A new Technology Skills Passport has been developed by the Australian Technology Network of Universities (ATN). It will help equip workers with the skills they will need in the growing tech sector. This initiative is part of a $5 million election commitment recently announced by the Coalition.
With this new technology skills passport, workers will be able to match their existing skills and experience with the needs of the technology sector and work their way through the academic and professional education sectors. This initiative will build on the tradition of ATN universities to train students to engage and shape the world of work through flexible, adaptive and innovative education.
By 2025, Australia will need nearly 300,000 new tech workers. The country will also need 12,000 university and VET graduates as well as 60,000 more skilled and retrained workers than it is currently preparing.
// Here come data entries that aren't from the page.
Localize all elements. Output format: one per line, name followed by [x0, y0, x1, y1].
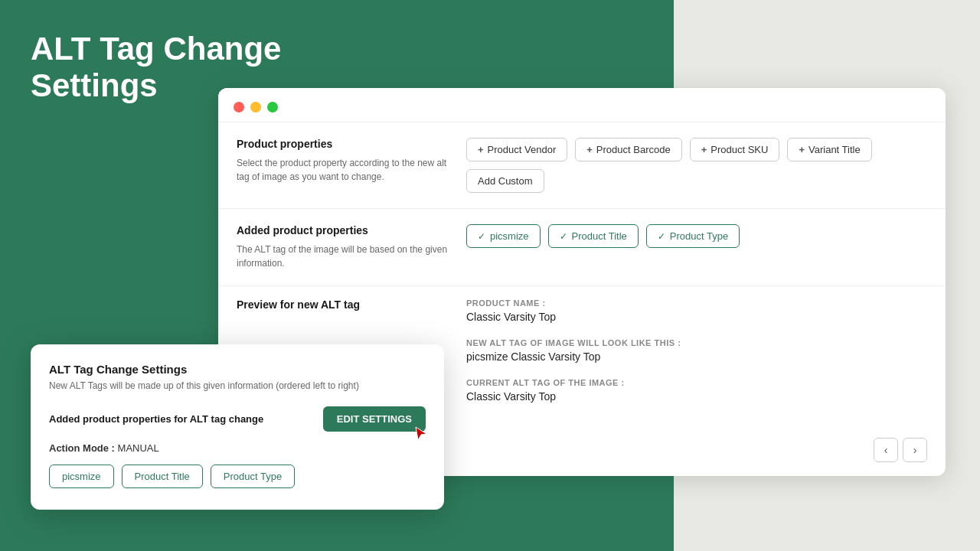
product-properties-section: Product properties Select the product pr…: [218, 122, 946, 208]
overlay-product-title-chip[interactable]: Product Title: [122, 465, 203, 488]
action-mode-value: MANUAL: [118, 442, 159, 454]
added-properties-title: Added product properties: [237, 224, 451, 236]
maximize-button[interactable]: [267, 102, 278, 112]
add-variant-title-button[interactable]: + Variant Title: [787, 138, 871, 161]
prev-page-button[interactable]: ‹: [874, 438, 898, 462]
chevron-left-icon: ‹: [884, 444, 888, 456]
current-alt-value: Classic Varsity Top: [466, 390, 927, 403]
added-product-title-chip[interactable]: ✓ Product Title: [548, 224, 639, 248]
minimize-button[interactable]: [250, 102, 261, 112]
added-properties-section: Added product properties The ALT tag of …: [218, 208, 946, 285]
next-page-button[interactable]: ›: [903, 438, 927, 462]
check-icon: ✓: [658, 231, 665, 242]
check-icon: ✓: [478, 231, 485, 242]
overlay-settings-card: ALT Tag Change Settings New ALT Tags wil…: [31, 344, 444, 510]
edit-settings-button[interactable]: EDIT SETTINGS: [323, 406, 426, 432]
overlay-header-row: Added product properties for ALT tag cha…: [49, 406, 426, 432]
add-product-sku-button[interactable]: + Product SKU: [690, 138, 780, 161]
product-properties-buttons: + Product Vendor + Product Barcode + Pro…: [466, 138, 927, 193]
new-alt-label: NEW ALT TAG OF IMAGE WILL LOOK LIKE THIS…: [466, 338, 927, 347]
new-alt-value: picsmize Classic Varsity Top: [466, 350, 927, 363]
action-mode-label: Action Mode :: [49, 442, 115, 454]
added-properties-desc: The ALT tag of the image will be based o…: [237, 243, 451, 270]
added-properties-chips: ✓ picsmize ✓ Product Title ✓ Product Typ…: [466, 224, 927, 270]
product-name-value: Classic Varsity Top: [466, 311, 927, 323]
close-button[interactable]: [234, 102, 244, 112]
action-mode-row: Action Mode : MANUAL: [49, 442, 426, 454]
added-picsmize-chip[interactable]: ✓ picsmize: [466, 224, 541, 248]
add-product-vendor-button[interactable]: + Product Vendor: [466, 138, 567, 161]
add-product-barcode-button[interactable]: + Product Barcode: [575, 138, 681, 161]
overlay-title: ALT Tag Change Settings: [49, 363, 426, 376]
add-custom-button[interactable]: Add Custom: [466, 169, 544, 193]
chevron-right-icon: ›: [913, 444, 917, 456]
overlay-desc: New ALT Tags will be made up of this giv…: [49, 380, 426, 391]
added-product-type-chip[interactable]: ✓ Product Type: [646, 224, 740, 248]
window-controls: [218, 88, 946, 122]
product-properties-title: Product properties: [237, 138, 451, 150]
overlay-product-type-chip[interactable]: Product Type: [211, 465, 295, 488]
preview-title: Preview for new ALT tag: [237, 298, 466, 311]
product-properties-desc: Select the product property according to…: [237, 156, 451, 184]
overlay-picsmize-chip[interactable]: picsmize: [49, 465, 114, 488]
overlay-row-label: Added product properties for ALT tag cha…: [49, 413, 263, 425]
overlay-chips-row: picsmize Product Title Product Type: [49, 465, 426, 488]
current-alt-label: CURRENT ALT TAG OF THE IMAGE :: [466, 378, 927, 387]
product-name-label: PRODUCT NAME :: [466, 298, 927, 308]
check-icon: ✓: [560, 231, 567, 242]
To speed up the process, ATN universities will partner with vocational training providers and the technology industry to co-design, deliver and identify skills, and provide professional support to help people capitalize on their skills.
The Technology Skills Passport will also benefit from ATN’s work with Designing Your Future – a short course that provides workers with a toolkit to solve problems, figure out what they want in a career and take practical steps to achieve their career goals.
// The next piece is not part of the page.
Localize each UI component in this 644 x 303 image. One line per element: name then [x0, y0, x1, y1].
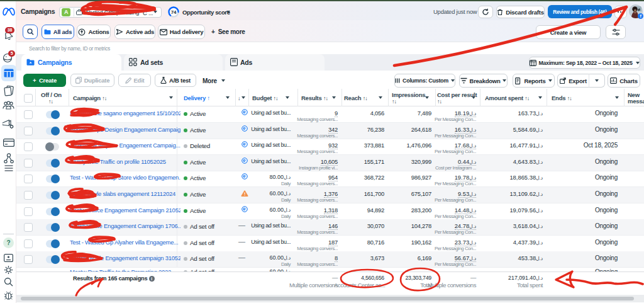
svg-text:74: 74	[171, 9, 177, 15]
The ATN President said the initiative is a response to ATN’s calls for government to partner with academia and industry to provide solutions to address the pressing and persistent needs for skills, respond flexibly to emerging needs and create a vision to meet Australia’s challenges and opportunities. He noted that the tripartite partnership between academia, industry and government is key to achieving better outcomes for industry, workers and the economy.
Meanwhile, the ATN Executive Director noted that the coalition is proud to have the opportunity to develop a Technology Skills Passport that draws on the best of ATN universities’ experience in the preparing students for the world of work, offering innovative education options and partnering with industry and vocational education.
Upskilling and Retraining Australians
To deliver on its commitment to make Australia one of the top ten digital and data economies by 2030, the Australian Government launched the Digital Skills Cadetship Trial in late March 2022. The trial will combine internships and apprenticeships on the job with formal training, helping cadets put classroom lessons into practice and match employers with the brightest tech talent.
The trial is expected to focus on growing fields including cybersecurity, cloud computing and data analytics, and target cohorts including those who have been displaced as a result of COVID-19 or who return to the labor market.
The essay will have a strong focus on supporting women in the tech workforce, including women considering a mid-career change or re-entering the workforce after a hiatus. Each cadet will span four to six months and may include vocational or higher education units, as well as industry training.
The Minister for Jobs, Labour, Skills, Small Business and Family Businesses said the trial is part of building a pipeline of digitally-enabled workers that will provide Australian businesses the skills they need to innovate – and individuals the opportunities to help them succeed.
The Digital Skills Cadetship Trial will provide $10.7 million to support innovative cadet approaches to digital career paths and to increase the number of Australians with digital skills. The minister noted: “We are investing over $100m in digital talent to future-proof Australia’s economy and the cadets are just one measure – we are funding cyber projects and scholarships in emerging technologies, including the IA, across Australia as part of our National Digital Economy Strategy.